After the crash landing, only a handful of the plane's passenger and crew end up dead and Whitaker, banged up but alive, becomes a hero. But he knows he was legally drunk when it all happened, to say nothing of the cocaine in his system. He learns that other people know this too, though the news has yet to go public. Whitaker's old friend and union rep (Bruce Greenwood) is around for comfort and for counsel, as is a smooth, cagey lawyer (Don Cheadle, excellent) confident he can keep Whitaker out of jail for what he has done. Kelly Reilly, the supple English stage and screen actress, plays her first American character on film, a vulnerable fellow addict Whitaker meets early on in the hospital. Their relationship develops in unexpected ways, but almost everything that works in "Flight" is unpredictable. (The last 15 minutes, less so, and a touch soft, but I felt the movie earned the ending it chose.)
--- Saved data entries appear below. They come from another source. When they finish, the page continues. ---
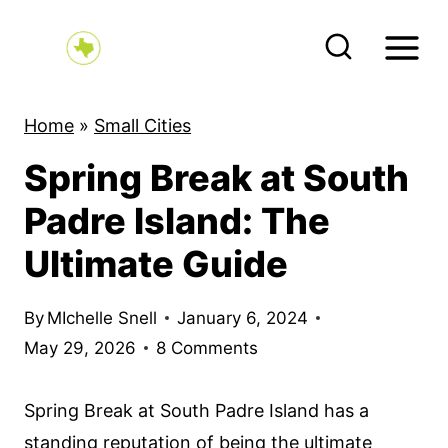
S
k
i
p
Home
»
Small Cities
t
Spring Break at South
o
c
Padre Island: The
o
Ultimate Guide
n
t
By
MIchelle Snell
January 6, 2024
e
May 29, 2026
8 Comments
n
t
Spring Break at South Padre Island has a
standing reputation of being the ultimate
A younger, less secure Zemeckis -- circa 1990, say -- might've pumped up the dramatics to the breaking point. Thankfully, the older Zemeckis did not, and in fact he lets some leisurely dialogue sequences in the hospital, and out at Whitaker's late father's farm, establish more than one mood, more than one facet of Whitaker's dilemma. John Goodman tears up two juicy scenes as Whitaker's dealer and devil/angel confidant, and while we didn't need the Rolling Stones' "Sympathy With the Devil" as a music cue (again, with that song), well ... there it is. As Whitaker and his increasingly concerned allies face an imminent National Transportation Safety Board hearing regarding the crash, and Whitaker's role in it all, "Flight" dares you to root for the man in the middle, even as you root for his reckoning.

Time has revealed Zemeckis to be something of a classicist despite his obsession with cinematic technology. Washington, whose face in "Flight" becomes a series of bargains and lies Whitaker tells himself and the outside world, interacts wonderfully with his fellow actors, often with two and three performers sharing the frame for a satisfying length of time. So few directors care about that sort of thing anymore; so few care about choreographing, subtly or showily, the interaction between the camera and the actors without resorting to cutting. (Steven Spielberg remains vitally interested in this vanishing aspect of the craft as well; see the forthcoming and very fine "Lincoln" for proof.) "Flight" is Washington's show, and he's marvelous in it. But Zemeckis and his team put everything in place so that Washington could run with it, with unnervingly good results.

 

MPAA rating: R (for drug and alcohol abuse, language, sexuality/nudity, and an intense action sequence).

Running time: 2:18.

Cast: Denzel Washington (Whip Whitaker); Bruce Greenwood (Charlie Anderson); Don Cheadle (Hugh Lang); Melissa Leo (Ellen Block).